Earlier this year I had a pretty major back injury that was lifting related not impact. I've been rehabbing the last several months and have been having chronic cramps, back muscle pain, pain that seems to move randomly around my back and neck etc. The overall "healing" of the back seems to be progressing but the other symptoms were new. Several months ago I met with my cardiologist and mentioned this to her and she knowingly said "I'm not surprised, that happens all of the time, you need the BP meds that contain Potassium that were designed to prevent this". Within a week or two the cramps and non-localized pain went away but I still had some unusual muscle aches. 

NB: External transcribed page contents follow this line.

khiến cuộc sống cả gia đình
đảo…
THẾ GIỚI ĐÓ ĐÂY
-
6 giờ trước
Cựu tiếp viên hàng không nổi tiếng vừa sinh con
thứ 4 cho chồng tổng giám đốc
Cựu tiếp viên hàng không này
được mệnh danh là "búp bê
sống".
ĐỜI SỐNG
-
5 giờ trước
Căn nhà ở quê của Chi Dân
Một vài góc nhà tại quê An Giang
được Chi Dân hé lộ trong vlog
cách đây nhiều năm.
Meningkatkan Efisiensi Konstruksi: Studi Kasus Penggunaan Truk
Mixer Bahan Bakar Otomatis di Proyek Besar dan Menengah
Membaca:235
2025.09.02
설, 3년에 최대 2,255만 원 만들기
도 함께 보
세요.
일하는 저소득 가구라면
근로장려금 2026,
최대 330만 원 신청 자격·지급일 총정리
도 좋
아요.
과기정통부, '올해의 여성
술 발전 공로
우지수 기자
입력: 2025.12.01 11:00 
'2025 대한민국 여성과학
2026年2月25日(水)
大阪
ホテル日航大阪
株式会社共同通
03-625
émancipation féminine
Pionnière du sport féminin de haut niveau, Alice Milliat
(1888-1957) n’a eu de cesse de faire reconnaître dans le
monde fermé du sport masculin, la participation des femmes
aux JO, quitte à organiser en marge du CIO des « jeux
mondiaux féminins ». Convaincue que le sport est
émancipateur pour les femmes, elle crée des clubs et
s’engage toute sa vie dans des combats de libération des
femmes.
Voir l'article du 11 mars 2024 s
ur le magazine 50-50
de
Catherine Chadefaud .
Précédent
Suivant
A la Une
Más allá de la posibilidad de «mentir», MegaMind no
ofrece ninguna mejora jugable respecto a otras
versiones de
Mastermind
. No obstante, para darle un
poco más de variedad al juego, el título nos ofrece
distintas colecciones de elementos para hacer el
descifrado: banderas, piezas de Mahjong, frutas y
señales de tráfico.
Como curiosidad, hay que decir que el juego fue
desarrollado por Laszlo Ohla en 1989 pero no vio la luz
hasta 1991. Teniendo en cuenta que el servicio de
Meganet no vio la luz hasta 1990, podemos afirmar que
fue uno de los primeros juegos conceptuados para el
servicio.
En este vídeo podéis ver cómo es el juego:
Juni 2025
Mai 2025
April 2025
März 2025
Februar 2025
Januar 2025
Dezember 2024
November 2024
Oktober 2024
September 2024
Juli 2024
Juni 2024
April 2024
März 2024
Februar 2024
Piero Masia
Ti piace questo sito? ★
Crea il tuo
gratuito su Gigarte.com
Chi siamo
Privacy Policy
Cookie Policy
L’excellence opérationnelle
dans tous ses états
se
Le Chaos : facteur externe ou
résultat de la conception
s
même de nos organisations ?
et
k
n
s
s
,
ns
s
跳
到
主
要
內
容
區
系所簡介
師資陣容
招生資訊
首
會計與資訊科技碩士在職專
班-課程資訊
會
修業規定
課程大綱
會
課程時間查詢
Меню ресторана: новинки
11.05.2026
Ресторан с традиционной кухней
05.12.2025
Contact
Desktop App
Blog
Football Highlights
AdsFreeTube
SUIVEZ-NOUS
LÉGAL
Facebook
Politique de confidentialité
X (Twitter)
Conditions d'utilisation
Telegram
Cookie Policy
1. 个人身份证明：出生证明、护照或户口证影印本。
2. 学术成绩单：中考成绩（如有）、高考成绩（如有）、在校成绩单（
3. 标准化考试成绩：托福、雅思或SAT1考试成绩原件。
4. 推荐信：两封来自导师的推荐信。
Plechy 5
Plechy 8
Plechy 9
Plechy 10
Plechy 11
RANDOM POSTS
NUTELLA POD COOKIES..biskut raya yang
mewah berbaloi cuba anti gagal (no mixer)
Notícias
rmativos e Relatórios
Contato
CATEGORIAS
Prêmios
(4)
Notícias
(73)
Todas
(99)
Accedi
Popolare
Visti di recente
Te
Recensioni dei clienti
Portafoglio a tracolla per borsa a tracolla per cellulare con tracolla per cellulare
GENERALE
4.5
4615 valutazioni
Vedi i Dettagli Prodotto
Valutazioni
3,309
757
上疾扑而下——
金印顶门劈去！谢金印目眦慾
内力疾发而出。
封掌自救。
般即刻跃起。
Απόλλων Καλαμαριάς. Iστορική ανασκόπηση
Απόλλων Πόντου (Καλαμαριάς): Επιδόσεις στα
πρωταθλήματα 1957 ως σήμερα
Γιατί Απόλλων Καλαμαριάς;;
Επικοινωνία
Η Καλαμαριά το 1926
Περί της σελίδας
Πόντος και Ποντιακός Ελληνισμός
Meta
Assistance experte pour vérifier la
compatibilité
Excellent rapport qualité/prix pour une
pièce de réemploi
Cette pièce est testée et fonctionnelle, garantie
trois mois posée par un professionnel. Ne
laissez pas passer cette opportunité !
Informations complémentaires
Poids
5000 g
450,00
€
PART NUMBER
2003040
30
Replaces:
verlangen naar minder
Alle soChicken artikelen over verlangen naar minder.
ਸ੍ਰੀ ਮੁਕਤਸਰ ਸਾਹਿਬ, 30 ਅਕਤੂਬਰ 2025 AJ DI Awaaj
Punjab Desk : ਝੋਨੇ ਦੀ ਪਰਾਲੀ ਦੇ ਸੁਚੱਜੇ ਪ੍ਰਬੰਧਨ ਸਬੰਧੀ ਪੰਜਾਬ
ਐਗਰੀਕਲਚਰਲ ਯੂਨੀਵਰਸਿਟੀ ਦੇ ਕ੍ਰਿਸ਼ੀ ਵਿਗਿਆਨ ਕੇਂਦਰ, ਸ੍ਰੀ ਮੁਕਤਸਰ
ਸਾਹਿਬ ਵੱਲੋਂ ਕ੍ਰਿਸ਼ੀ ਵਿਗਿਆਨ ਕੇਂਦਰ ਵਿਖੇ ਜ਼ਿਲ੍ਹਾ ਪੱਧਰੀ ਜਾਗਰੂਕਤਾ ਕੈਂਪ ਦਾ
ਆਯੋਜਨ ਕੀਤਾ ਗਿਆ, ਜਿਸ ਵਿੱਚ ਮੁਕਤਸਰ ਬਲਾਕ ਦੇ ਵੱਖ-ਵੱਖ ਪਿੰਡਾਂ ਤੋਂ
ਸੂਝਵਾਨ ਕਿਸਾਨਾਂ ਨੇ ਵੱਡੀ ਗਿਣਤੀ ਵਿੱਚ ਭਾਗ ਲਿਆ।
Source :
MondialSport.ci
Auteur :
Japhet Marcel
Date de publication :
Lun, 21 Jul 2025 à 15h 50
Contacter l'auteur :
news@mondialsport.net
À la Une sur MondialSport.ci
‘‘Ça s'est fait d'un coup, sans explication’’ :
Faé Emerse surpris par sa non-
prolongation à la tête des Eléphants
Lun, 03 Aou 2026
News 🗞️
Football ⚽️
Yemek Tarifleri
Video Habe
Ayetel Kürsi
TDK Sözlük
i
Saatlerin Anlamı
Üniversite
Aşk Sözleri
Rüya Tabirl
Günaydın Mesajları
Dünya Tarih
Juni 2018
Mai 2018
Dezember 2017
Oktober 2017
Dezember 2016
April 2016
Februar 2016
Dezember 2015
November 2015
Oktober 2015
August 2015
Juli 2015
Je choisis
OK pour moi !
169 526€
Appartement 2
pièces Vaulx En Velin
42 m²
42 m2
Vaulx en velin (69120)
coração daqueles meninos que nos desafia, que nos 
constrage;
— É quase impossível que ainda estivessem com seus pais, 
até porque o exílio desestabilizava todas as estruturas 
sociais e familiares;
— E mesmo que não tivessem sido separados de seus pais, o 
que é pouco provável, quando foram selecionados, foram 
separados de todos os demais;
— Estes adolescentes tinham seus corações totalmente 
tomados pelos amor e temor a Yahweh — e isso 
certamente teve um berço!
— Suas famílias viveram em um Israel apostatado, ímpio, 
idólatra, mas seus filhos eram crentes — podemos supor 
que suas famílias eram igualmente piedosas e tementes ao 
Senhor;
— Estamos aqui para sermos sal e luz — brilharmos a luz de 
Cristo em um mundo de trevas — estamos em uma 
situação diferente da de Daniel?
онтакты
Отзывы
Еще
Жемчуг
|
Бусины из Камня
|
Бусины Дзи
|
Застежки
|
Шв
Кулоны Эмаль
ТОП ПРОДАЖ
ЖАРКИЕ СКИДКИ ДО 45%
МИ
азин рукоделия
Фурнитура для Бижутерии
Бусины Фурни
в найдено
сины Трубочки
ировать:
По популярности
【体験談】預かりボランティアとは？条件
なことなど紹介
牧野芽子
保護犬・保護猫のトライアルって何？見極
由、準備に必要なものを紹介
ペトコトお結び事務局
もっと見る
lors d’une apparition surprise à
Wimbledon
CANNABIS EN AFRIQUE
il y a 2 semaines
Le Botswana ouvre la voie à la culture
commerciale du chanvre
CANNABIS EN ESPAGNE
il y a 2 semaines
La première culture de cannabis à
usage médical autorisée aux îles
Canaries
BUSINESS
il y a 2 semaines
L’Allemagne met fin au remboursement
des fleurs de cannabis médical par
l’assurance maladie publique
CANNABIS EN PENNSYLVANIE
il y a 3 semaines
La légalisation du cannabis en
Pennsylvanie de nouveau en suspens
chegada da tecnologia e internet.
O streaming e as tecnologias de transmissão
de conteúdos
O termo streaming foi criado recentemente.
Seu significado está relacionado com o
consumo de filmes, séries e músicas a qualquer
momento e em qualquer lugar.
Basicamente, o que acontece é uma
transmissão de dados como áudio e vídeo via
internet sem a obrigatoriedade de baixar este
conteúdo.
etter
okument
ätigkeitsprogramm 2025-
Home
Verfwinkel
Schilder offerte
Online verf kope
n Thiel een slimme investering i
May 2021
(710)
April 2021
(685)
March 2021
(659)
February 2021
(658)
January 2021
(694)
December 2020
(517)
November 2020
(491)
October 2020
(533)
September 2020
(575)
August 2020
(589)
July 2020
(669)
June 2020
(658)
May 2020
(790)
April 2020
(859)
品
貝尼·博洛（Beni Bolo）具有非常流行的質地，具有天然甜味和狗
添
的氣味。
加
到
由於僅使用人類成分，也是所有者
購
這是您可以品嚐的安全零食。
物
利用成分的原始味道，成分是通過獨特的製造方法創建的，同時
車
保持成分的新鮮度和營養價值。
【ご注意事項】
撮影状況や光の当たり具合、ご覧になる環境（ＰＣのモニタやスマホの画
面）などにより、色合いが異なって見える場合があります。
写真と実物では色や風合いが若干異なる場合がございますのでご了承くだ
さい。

She then recommended for CoQ-10 and a D supplement and a couple of weeks later my muscle aches went away and any exercise soreness seemed to go away faster. Somewhat anecdotal on the vitamins but the BP med change made a dramatic difference. I was unaware that could have been the problem and thought I would post just in case anyone else was in a similar situation.


----------



## Dr. Dolittle (Feb 1, 2013)

Interesting. By "D supplement" do you mean Vitamin D? I also wonder if adding a potassium supplement to your daily pill taking would accomplish the same thing as switching the BP medication to one that includes potassium.


----------



## TXhookey (Aug 12, 2019)

At the time, I wasn't convinced it was the problem so I was somewhat skeptical. She did say that the meds I was on flush more Potassium out of the body than what I am on now and the new meds actually contain potassium. BP is back in 110s over low 70s and no more odd muscle pain or cramps, so to thankful to experiment.  My guess is that the meds may do the same with vitamin D, since she recommended I get 250 mg a day, or it could be an age thing. She also said that CoQ-10 was helpful in relieving muscle pains which are a fairly common side effect of BP meds, especially if you are active. I'm glad I did as advised, it has been a very good quality of life improvement.


----------



## Radium (Jan 11, 2019)

TXhookey said:


> Earlier this year I had a pretty major back injury that was lifting related not impact. I've been rehabbing the last several months and have been having chronic cramps, back muscle pain, pain that seems to move randomly around my back and neck etc. The overall "healing" of the back seems to be progressing but the other symptoms were new. Several months ago I met with my cardiologist and mentioned this to her and she knowingly said "I'm not surprised, that happens all of the time, you need the BP meds that contain Potassium that were designed to prevent this". Within a week or two the cramps and non-localized pain went away but I still had some unusual muscle aches.
> 
> She then recommended for CoQ-10 and a D supplement and a couple of weeks later my muscle aches went away and any exercise soreness seemed to go away faster. Somewhat anecdotal on the vitamins but the BP med change made a dramatic difference. I was unaware that could have been the problem and thought I would post just in case anyone else was in a similar situation.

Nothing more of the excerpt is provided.